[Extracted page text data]
■ ■ ■ ■ ■

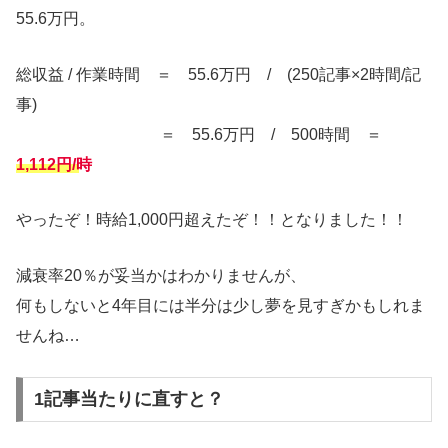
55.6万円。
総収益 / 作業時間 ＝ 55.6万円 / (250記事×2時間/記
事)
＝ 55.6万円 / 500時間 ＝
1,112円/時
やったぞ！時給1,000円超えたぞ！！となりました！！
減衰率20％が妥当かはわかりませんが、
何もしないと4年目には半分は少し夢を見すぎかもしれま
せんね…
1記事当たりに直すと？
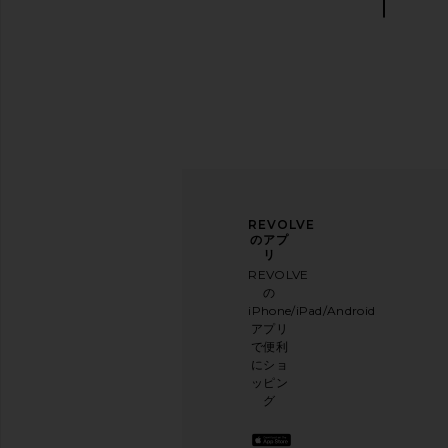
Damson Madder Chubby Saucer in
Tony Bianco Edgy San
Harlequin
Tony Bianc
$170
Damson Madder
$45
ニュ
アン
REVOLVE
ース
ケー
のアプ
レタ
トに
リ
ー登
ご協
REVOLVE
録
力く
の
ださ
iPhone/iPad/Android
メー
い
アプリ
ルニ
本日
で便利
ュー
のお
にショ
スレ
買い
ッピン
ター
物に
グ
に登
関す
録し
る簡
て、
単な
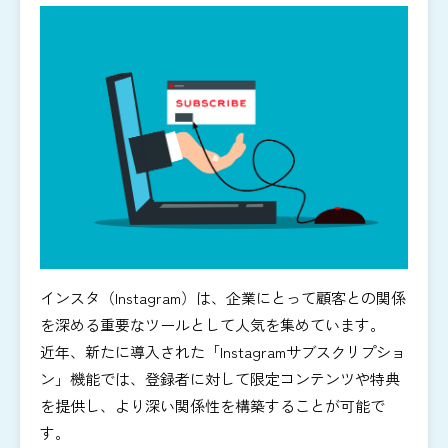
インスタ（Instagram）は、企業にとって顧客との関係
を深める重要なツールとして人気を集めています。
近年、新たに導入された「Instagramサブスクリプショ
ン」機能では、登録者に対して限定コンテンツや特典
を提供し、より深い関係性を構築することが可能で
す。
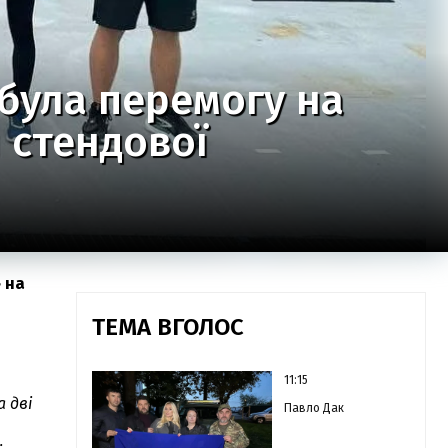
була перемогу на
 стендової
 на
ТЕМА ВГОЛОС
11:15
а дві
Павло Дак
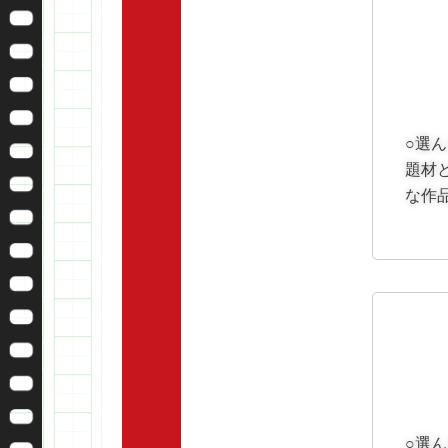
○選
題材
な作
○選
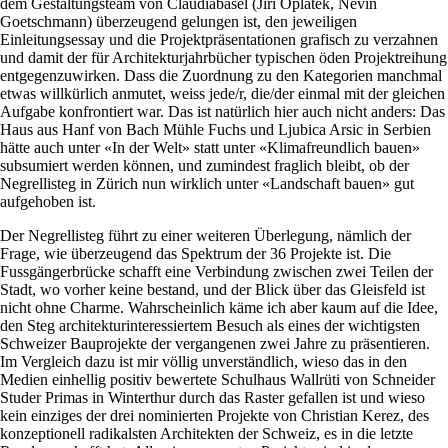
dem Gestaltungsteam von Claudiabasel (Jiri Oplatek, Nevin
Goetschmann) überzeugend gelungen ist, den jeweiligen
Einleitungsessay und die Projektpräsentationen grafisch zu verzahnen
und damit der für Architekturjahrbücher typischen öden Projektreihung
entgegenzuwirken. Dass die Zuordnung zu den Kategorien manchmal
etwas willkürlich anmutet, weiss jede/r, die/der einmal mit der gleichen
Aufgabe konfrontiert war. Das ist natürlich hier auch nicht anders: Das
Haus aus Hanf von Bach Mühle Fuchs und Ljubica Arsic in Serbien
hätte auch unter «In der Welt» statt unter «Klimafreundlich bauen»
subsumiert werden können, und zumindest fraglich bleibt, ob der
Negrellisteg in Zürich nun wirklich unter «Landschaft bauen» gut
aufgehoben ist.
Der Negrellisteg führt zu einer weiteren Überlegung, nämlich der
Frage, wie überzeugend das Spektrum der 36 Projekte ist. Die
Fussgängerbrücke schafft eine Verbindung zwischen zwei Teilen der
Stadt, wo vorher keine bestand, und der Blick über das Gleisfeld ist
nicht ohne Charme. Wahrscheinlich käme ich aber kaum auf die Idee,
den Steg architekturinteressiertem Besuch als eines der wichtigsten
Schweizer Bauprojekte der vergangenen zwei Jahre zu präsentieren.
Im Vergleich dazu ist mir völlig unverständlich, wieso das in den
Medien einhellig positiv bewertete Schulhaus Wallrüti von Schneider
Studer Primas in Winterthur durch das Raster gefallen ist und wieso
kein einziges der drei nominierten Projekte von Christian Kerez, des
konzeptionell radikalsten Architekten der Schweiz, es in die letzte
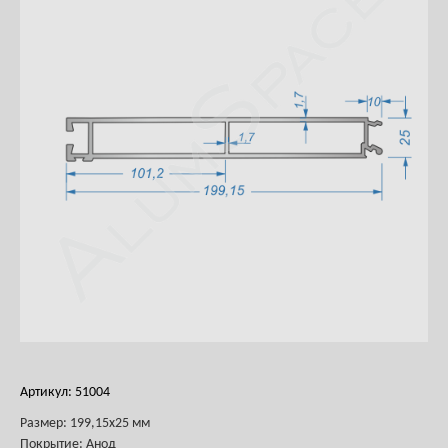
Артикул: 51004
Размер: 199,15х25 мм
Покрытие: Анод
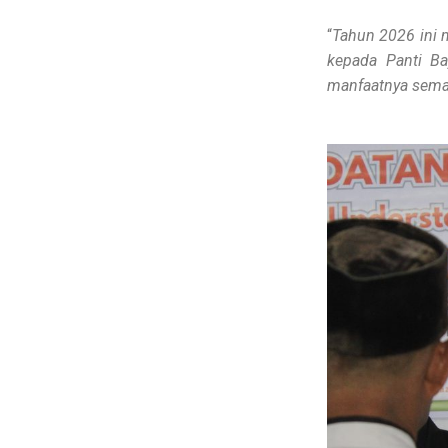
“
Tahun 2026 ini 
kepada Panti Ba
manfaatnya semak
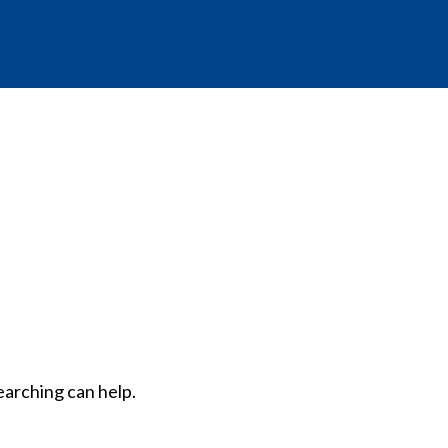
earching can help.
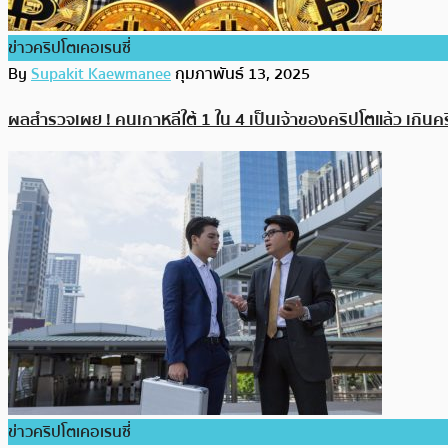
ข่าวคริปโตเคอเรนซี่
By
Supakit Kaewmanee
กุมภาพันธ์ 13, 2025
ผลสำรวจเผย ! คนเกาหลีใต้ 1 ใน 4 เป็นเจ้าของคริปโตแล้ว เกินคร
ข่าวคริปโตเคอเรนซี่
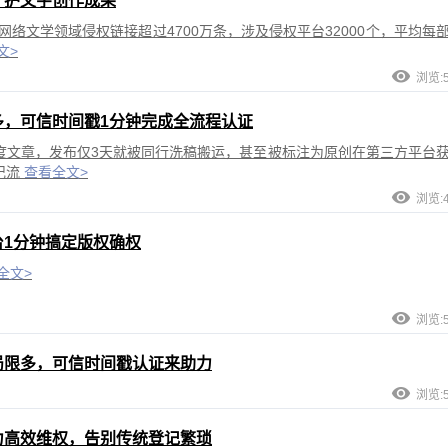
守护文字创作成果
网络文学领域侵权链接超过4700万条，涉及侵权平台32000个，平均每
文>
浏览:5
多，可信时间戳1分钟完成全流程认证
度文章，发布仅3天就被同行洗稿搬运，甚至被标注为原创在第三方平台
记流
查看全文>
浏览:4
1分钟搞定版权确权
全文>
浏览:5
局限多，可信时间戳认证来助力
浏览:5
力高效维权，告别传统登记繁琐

■ ■ ■ ■ ■

**REQUIREMENT**: Each of the lines above should be transcribed exactly; no image is to be copied.

**SOLUTION FOR THIS TASK**:
55.6万円。
総収益 / 作業時間 ＝ 55.6万円 / (250記事×2時間/記
事)
＝ 55.6万円 / 500時間 ＝
1,112円/時
やったぞ！時給1,000円超えたぞ！！となりました！！
減衰率20％が妥当かはわかりませんが、
何もしないと4年目には半分は少し夢を見すぎかもしれま
せんね…
1記事当たりに直すと？
Damson Madder Chubby Saucer in
Tony Bianco Edgy San
Harlequin
Tony Bianc
$170
Damson Madder
$45
ニュ
アン
REVOLVE
ース
ケー
のアプ
レタ
トに
リ
ー登
ご協
REVOLVE
録
力く
の
ださ
iPhone/iPad/Android
メー
い
アプリ
ルニ
本日
で便利
ュー
のお
にショ
スレ
買い
ッピン
ター
物に
グ
に登
関す
録し
る簡
て、
単な
インスタ（Instagram）は、企業にとって顧客との関係
を深める重要なツールとして人気を集めています。
近年、新たに導入された「Instagramサブスクリプショ
ン」機能では、登録者に対して限定コンテンツや特典
を提供し、より深い関係性を構築することが可能で
す。
була перемогу на
 стендової
 на
ТЕМА ВГОЛОС
11:15
а дві
Павло Дак
○選
題材
な作
○選
dem Gestaltungsteam von Claudiabasel (Jiri Oplatek, Nevin
Goetschmann) überzeugend gelungen ist, den jeweiligen
Einleitungsessay und die Projektpräsentationen grafisch zu verzahnen
und damit der für Architekturjahrbücher typischen öden Projektreihung
entgegenzuwirken. Dass die Zuordnung zu den Kategorien manchmal
etwas willkürlich anmutet, weiss jede/r, die/der einmal mit der gleichen
Aufgabe konfrontiert war. Das ist natürlich hier auch nicht anders: Das
Haus aus Hanf von Bach Mühle Fuchs und Ljubica Arsic in Serbien
hätte auch unter «In der Welt» statt unter «Klimafreundlich bauen»
subsumiert werden können, und zumindest fraglich bleibt, ob der
Negrellisteg in Zürich nun wirklich unter «Landschaft bauen» gut
aufgehoben ist.
Der Negrellisteg führt zu einer weiteren Überlegung, nämlich der
Frage, wie überzeugend das Spektrum der 36 Projekte ist. Die
Fussgängerbrücke schafft eine Verbindung zwischen zwei Teilen der
Stadt, wo vorher keine bestand, und der Blick über das Gleisfeld ist
nicht ohne Charme. Wahrscheinlich käme ich aber kaum auf die Idee,
den Steg architekturinteressiertem Besuch als eines der wichtigsten
Schweizer Bauprojekte der vergangenen zwei Jahre zu präsentieren.
Im Vergleich dazu ist mir völlig unverständlich, wieso das in den
Medien einhellig positiv bewertete Schulhaus Wallrüti von Schneider
Studer Primas in Winterthur durch das Raster gefallen ist und wieso
kein einziges der drei nominierten Projekte von Christian Kerez, des
konzeptionell radikalsten Architekten der Schweiz, es in die letzte
Артикул: 51004
Размер: 199,15х25 мм
Покрытие: Анод
“
Tahun 2026 ini 
kepada Panti Ba
manfaatnya semak
earching can help.
ข่าวคริปโตเคอเรนซี่
By
Supakit Kaewmanee
กุมภาพันธ์ 13, 2025
ผลสำรวจเผย ! คนเกาหลีใต้ 1 ใน 4 เป็นเจ้าของคริปโตแล้ว เกินคร
ข่าวคริปโตเคอเรนซี่
守护文字创作成果
网络文学领域侵权链接超过4700万条，涉及侵权平台32000个，平均每
文>
浏览:5
多，可信时间戳1分钟完成全流程认证
度文章，发布仅3天就被同行洗稿搬运，甚至被标注为原创在第三方平台
记流
查看全文>
浏览:4
1分钟搞定版权确权
全文>
浏览:5
局限多，可信时间戳认证来助力
浏览:5
力高效维权，告别传统登记繁琐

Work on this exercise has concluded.